A la demande de Monsieur l’inspecteur d’académie, il serait souhaitable de disposer d’un bilan départemental sur la question. Vous serait-il possible de m’indiquer (par courrier électronique) :

  1. le nombre d’élèves mineurs susceptibles, de part la situation de la famille, de faire l’objet d’une telle mesure et scolarisés dans votre établissement (et dont vous auriez connaissance bien entendu).
  2. pour les élèves majeurs sous la menace d’une reconduite à la frontière, leurs noms, nationalités et résultats scolaires. [...] »
  • Parce que des administrations françaises vont jusqu’à faire ramasser à la sortie des écoles des enfants qui n’ont pas la bonne nationalité.
  • Parce que l’Inspecteur d’Académie des Pyrénées-Orientales, où Base élèves est expérimenté depuis trois ans, a reconnu « être la plus grande source d’information sur l’immigration » [10].
  • Parce que le ministère de l’Education nationale n’a pas respecté les engagements qu’il avait pris devant la Cnil : base élèves n’était pas sécurisé.
  • Parce que les prérogatives de la Cnil ne font que diminuer : depuis la loi du 15 juillet 2004, elle n’a plus les moyens de s’opposer à la mise en place de fichiers administratifs ou destinés à la « sécurité » nationale — désormais son avis n’est que consultatif.
  • Parce que les moyens d’action de la Cnil ne lui permettent pas de
    veiller « à ce que les traitements de données à caractère personnel soient mis en oeuvre conformément aux dispositions de la loi » du 6 janvier 1978 modifiée (dite loi informatique et libertés) [11] : ce n’est pas la Cnil qui a mis en évidence le non-respect de ses engagements par le ministère de l’Education nationale — mais de simples citoyens.
  • Parce que, concernant l’utilisation des nouvelles technologies, nous ne devons jamais faire confiance aux gouvernements : ils ont toujours tenté de les exploiter pour surveiller toujours plus et toujours mieux.
  • Parce que nous avons un impérieux devoir de vigilance : « en matière de technologie nouvelle, tout abandon d’une parcelle de liberté est définitif » [ Alain Weber ].

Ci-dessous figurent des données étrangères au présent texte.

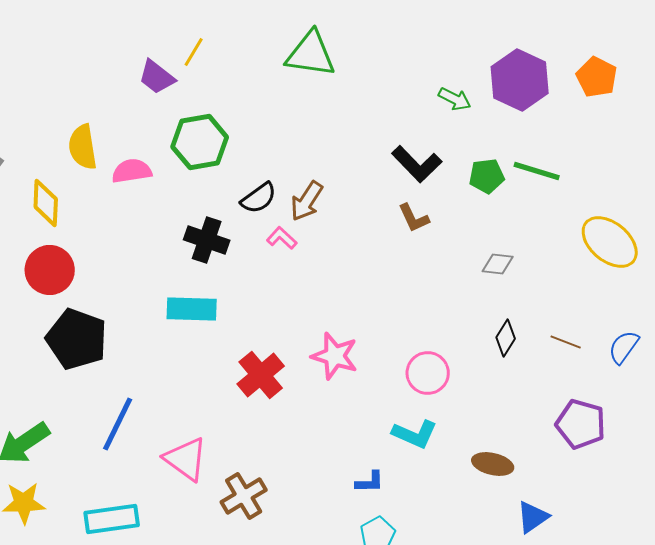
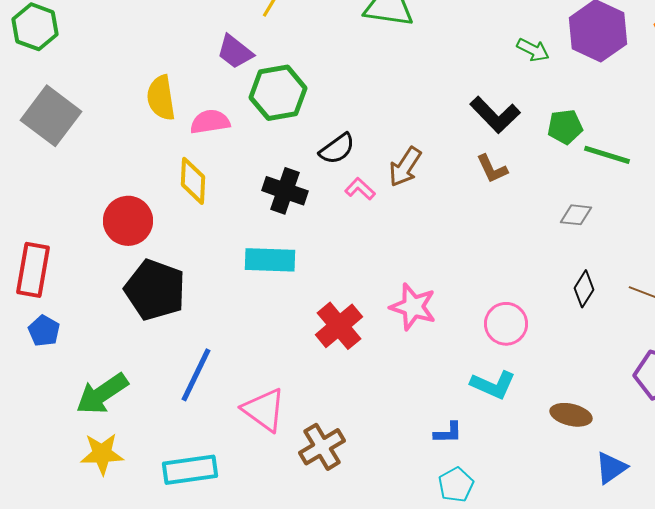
purple trapezoid: (157, 77) -> (235, 52), moved
green line: (537, 171) -> (607, 155), moved
brown arrow: (307, 201) -> (405, 167), moved
yellow diamond: (46, 203) -> (193, 181), moved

Mais Monsieur Alex Türk, président de la Cnil, va bientôt nous rassurer. Il a déjà écrit par deux fois (le 23 mai et le 26 juin derniers) au ministère de l’Education nationale pour poser une série de questions, et il va rencontrer le ministre de l’Education nationale, Monsieur Xavier Darcos, mardi soir 17 juillet [12].

Notes

[1Nathalie Mallet-Poujol est Chargée de Recherche au CNRS, Directrice de l’ERCIM - Université Montpellier 1.

[2Source p. 39 et 40 du fichier téléchargeable http://www.educnet.education.fr/chr... .

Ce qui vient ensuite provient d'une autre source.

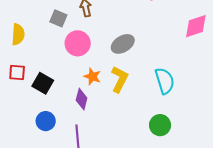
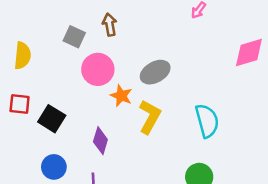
orange star: (92, 77) -> (121, 96), moved

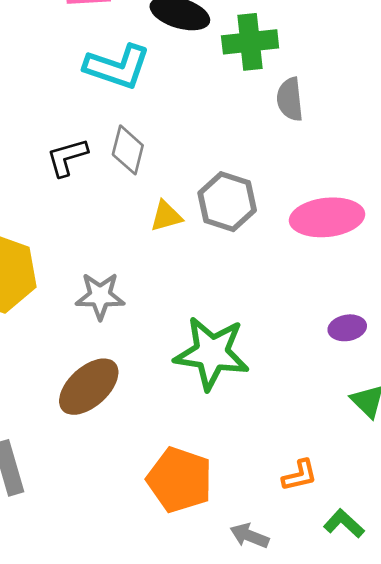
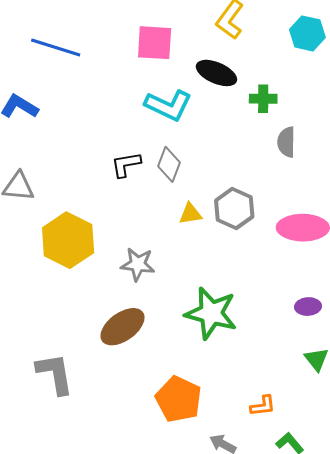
green cross: (250, 42) -> (263, 99), size x0.7

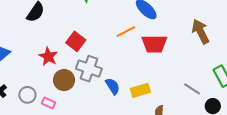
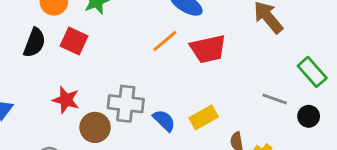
red square: (76, 41) -> (74, 41), moved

[3CNIL, Délibération n° 91-033 du 7 mai 1991 portant avis relatif à la création d’un traitement automatisé d’informations nominatives concernant une application de gestion des dossiers des ressortissants étrangers en France : CNIL, 12° rapport d’activité 1991, Doc. fr. 1992, p. 233, « prenant acte que l’information relative à la nationalité des étrangers pouvant indirectement faire apparaître leur origine raciale, fera l’objet du recueil de l’accord exprès des personnes concernées » ; V. aussi CNIL, Les libertés et l’informatique, Vingt délibérations commentées, La documentation française 1998, p. 120.

[4Communiqué « En bref » de la CNIL du 14 décembre 2004, sur le site www.cnil.fr.

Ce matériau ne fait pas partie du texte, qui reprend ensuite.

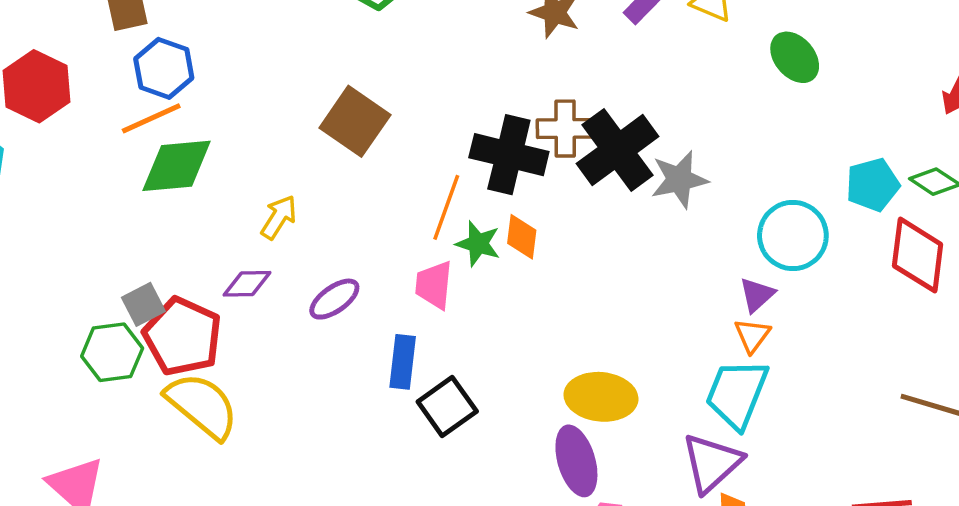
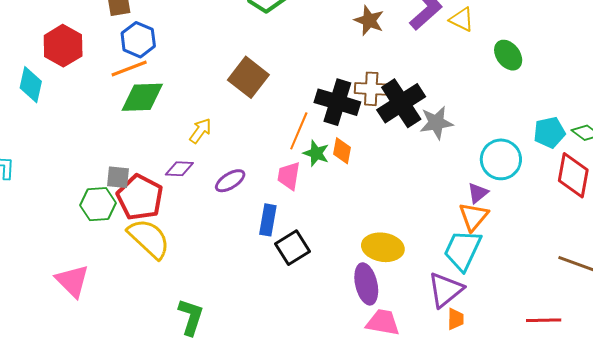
gray square: (143, 304) -> (118, 177), turned 30
orange triangle: (752, 335) -> (474, 217), size x1.4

[5V. sur la prise en compte de la nationalité en matière de scoring, V. CE 30 oct. 2001 : Petites affiches, novembre 2001, n° 218, p. 3.

[6CNIL, 14° rapport 1993, op. cit., p. 118.

[7CNIL, Délibération n° 93-074 du 7 sept. 1993 : 14° rapport CNIL 1993, op. cit. p. 122.

[8V. le traitement « SAGACES » in CNIL, 14° rapport 1993, op. cit. p. 124

[11Extrait de l’article 11 de la loi n°78-17 du 6 janvier 1978 : http://www.legifrance.gouv.fr/texte....

[12Déclaration de M. Türk lors d’un chat organisé par LEMONDE.fr le 11 juillet.